Pour terminer, j’espère que cet album pourra aussi servir d’hommage à la musique, à mon amour que j’ai pour elle. Une main d’applaudissements pour les sons que j’entends dans ma tête depuis que je suis adolescent, une main d’applaudissements pour les artistes  de la musique pop qui m’ont montré le chemin jusqu’à moi-même, une main d’applaudissements pour la musique qui ne m’a jamais quitté. I was born to do that shit : j’en avais la conviction la semaine que j’ai gagné quatre Félix, j’en ai la certitude aujourd’hui. J’ai réalisé cet album moi même, je suis un compositeur/producer/réalisateur et je suis bon ( engagez-moi pour vos albums ou vos films mais préparez le bag $$$ joke… ou pas, ça dépend qui ).

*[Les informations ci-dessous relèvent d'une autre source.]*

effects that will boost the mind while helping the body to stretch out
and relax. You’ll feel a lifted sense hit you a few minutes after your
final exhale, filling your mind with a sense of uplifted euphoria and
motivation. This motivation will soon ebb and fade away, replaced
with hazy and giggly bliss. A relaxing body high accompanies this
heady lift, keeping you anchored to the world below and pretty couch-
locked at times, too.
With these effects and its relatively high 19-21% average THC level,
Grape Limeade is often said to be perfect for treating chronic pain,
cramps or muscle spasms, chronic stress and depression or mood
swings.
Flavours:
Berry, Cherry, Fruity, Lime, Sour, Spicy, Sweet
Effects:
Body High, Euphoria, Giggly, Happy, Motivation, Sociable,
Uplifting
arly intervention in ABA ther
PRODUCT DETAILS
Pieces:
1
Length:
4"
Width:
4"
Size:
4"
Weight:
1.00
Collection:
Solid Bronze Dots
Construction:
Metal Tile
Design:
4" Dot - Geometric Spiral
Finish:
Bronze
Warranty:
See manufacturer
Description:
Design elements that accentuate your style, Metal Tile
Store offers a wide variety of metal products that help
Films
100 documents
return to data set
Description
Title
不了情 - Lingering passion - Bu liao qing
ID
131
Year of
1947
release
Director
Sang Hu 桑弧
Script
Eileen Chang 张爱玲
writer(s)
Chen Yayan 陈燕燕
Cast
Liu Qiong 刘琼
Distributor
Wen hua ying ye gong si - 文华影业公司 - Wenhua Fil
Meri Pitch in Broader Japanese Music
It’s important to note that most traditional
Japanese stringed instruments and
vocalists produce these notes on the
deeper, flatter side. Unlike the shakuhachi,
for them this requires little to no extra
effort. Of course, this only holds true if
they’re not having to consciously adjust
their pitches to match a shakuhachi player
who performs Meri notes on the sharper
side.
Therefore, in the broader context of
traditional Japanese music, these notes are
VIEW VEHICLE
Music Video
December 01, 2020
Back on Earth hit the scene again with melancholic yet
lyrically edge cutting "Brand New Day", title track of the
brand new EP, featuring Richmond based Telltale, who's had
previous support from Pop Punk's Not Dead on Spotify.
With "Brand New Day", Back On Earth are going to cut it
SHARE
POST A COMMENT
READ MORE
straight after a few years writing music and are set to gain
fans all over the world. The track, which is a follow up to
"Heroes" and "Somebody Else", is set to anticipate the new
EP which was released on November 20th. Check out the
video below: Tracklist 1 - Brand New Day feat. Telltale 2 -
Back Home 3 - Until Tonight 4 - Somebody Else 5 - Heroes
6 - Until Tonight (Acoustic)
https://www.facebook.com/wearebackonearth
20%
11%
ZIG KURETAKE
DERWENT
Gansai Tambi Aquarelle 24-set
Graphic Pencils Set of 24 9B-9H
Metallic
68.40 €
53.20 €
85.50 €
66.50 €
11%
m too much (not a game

Une main d’applaudissements pour mes quelques ami.e.s, j’espère que l’amour que j’ai pour vous sera éternel. Une main d’applaudissements pour ma meilleure amie d’entre tous, Noémie. Si notre amour est parfois difficile à décrire et à comprendre, c’est parce que c’est un des plus uniques, des plus précieux, des plus beaux. Merci, je te dois tout. Tout le concept de la musique directe est inspiré de toi, de ta manière de voir l’art, tout te revient, ma vie entière littéralement. Une main d’applaudissements pour mes parents qui ne m’ont peut-être pas initié à la musique et aux arts, mais m’ont appris l’honnêteté, la gentillesse et le respect. Une main d’applaudissements à toi qui lis ces lignes et qui t’intéresses, qui prends le temps. Continue de t’intéresser, de prendre le temps. Continue d’aller vers les autres, continue de te remettre en question. Les choses ne sont pas censées rester les mêmes; quelque chose qui ne bouge pas, c’est quelque chose de mort. Sois fluide, sois multiple, sois à l’extrême de ton juste milieu. Cet album est pour toi.